LA REPLICA STIZZITA DI LEONELLI – Le parole del sottosegretario non sono piaciute a Giacomo Leonelli, segretario regionale del PD umbro, che ha diffuso una dura nota per rispondere a Bocci. “Ritengo – ha scritto Leonelli – che sia un atto politicamente grave, oltreché altamente offensivo, tentare di infondere il sospetto nell’opinione pubblica che il sottoscritto, in qualità di segretario regionale del Pd, non sia schierato nettamente e senza alcuna ombra di dubbio dalla parte della giustizia e della legalità in ordine ai fatti di cronaca relativi a Gesenu. Ed è ancora più scorretto che ciò sia stato fatto da esponenti di spicco del mio stesso partito, a circa 15 giorni dai primi fatti di cronaca e senza che nel mentre sia intervenuta alcuna sollecitazione diretta per modificare o rafforzare la nostra immediata presa di posizione sui fatti. Mi sarei aspettato da persone che hanno avuto ruoli apicali nei processi regionali e locali fin dal 1995, un atteggiamento più generoso verso una segreteria di 35enni che è in sella da poco più di un anno. Invece si preferisce il comodo ruolo del ‘cecchino’ utilizzando tribune inusuali e irrituali per sparare su chi quotidianamente lavora mettendo la faccia per il futuro del Pd dell’Umbria”.

Il segretario regionale ha quindi rassicurato che “la direzione regionale di lunedì 9 (convocata da settimane sulle riforme) sarà l’occasione di un chiarimento definitivo dagli esiti ad oggi francamente imprevedibili”. “Perché c’è oggi – ricorda Leonelli – una generazione nuova nel Pd, nei territori e in tanti comuni dell’Umbria. Una generazione che ha voglia di futuro sapendo che la stagione del passato è ormai archiviata e l’Umbria di domani non potrà essere l’Umbria di ieri. Una generazione che lavora quotidianamente in silenzio, con la capacità di riconoscere il meglio del passato e la determinazione di superarne il peggio. Una generazione che anziché essere bersaglio da postazioni privilegiate, dovrebbe essere aiutata da chi ha avuto tanto in passato”.

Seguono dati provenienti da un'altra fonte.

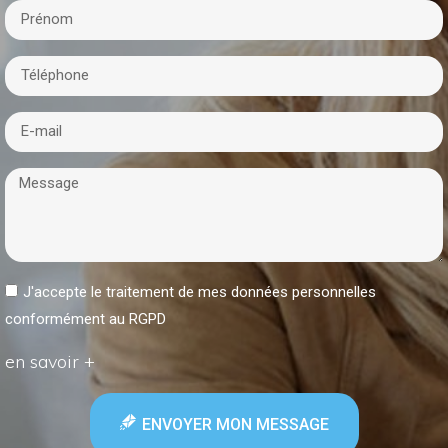
J'accepte le traitement de mes données personnelles
conformément au RGPD
en savoir +
ENVOYER MON MESSAGE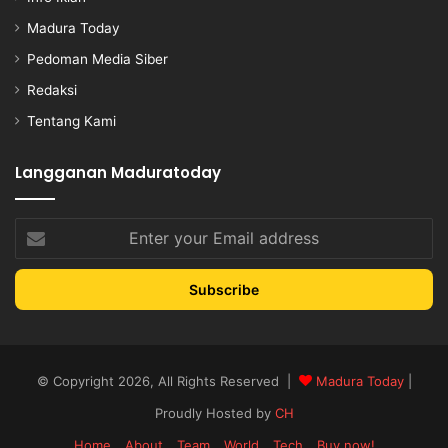
Madura Today
Pedoman Media Siber
Redaksi
Tentang Kami
Langganan Maduratoday
Enter
your
Email
address
© Copyright 2026, All Rights Reserved |
Madura Today
|
Proudly Hosted by
CH
Home
About
Team
World
Tech
Buy now!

LA LEGA PORTA IL CASO IN PARLAMENTO – Il senatore della Lega Nord Paolo Arrigoni ha provveduto a segnalare alla commissione parlamentare d’inchiesta sul ciclo dei rifiuti e sulle attività illecite connesse, il problema della gestione dei rifiuti in Umbria. “Era il mese di giugno – ha detto l’esponente del Carroccio – quando ho inoltrato la segnalazione all’Ufficio di presidenza della Commissione, chiedendo di aprire un focus sul filone rifiuti in Umbria in relazione all’apertura del terzo calanco della discarica Le Crete di Orvieto. Da mesi, quindi, è stato attivato un percorso di raccolta elementi e approfondimenti sul tema. Ora la questione, sempre su mia segnalazione, si è allargata alla vicenda Gesenu e alla gestione delle due discariche di Pietramelina e Borgogiglione correlata con possibili infiltrazioni mafiose nel territorio. A breve verrà svolta una ‘mission’ in Umbria, indirizzata a far luce sulla vicenda e individuare responsabilità”.
Anche il senatore leghista Stefano Candiani è intervenuto nella vicenda attaccando il Partito Democratico umbro. “In Umbria – ha dichiarato Candiani – la commistione tra la politica del Pd e la mala gestione amministrativa ha il culmine massimo nella gestione dei rifiuti. La vicenda Gesenu – sottolinea – non è niente riguardo a quella che sta emergendo in merito alla gestione dei rifiuti e delle due discariche. La Lega Nord lo ha dichiarato in campagna elettorale e in questo senso non faremo un passo indietro: andremo fino in fondo alla questione, chiedendo che si faccia chiarezza in relazione ad una politica malsana, tipica di amministrazioni Pd, che non fa gli interessi dei cittadini e la cui gestione del ciclo dei rifiuti è condizionata da condotte criminali”.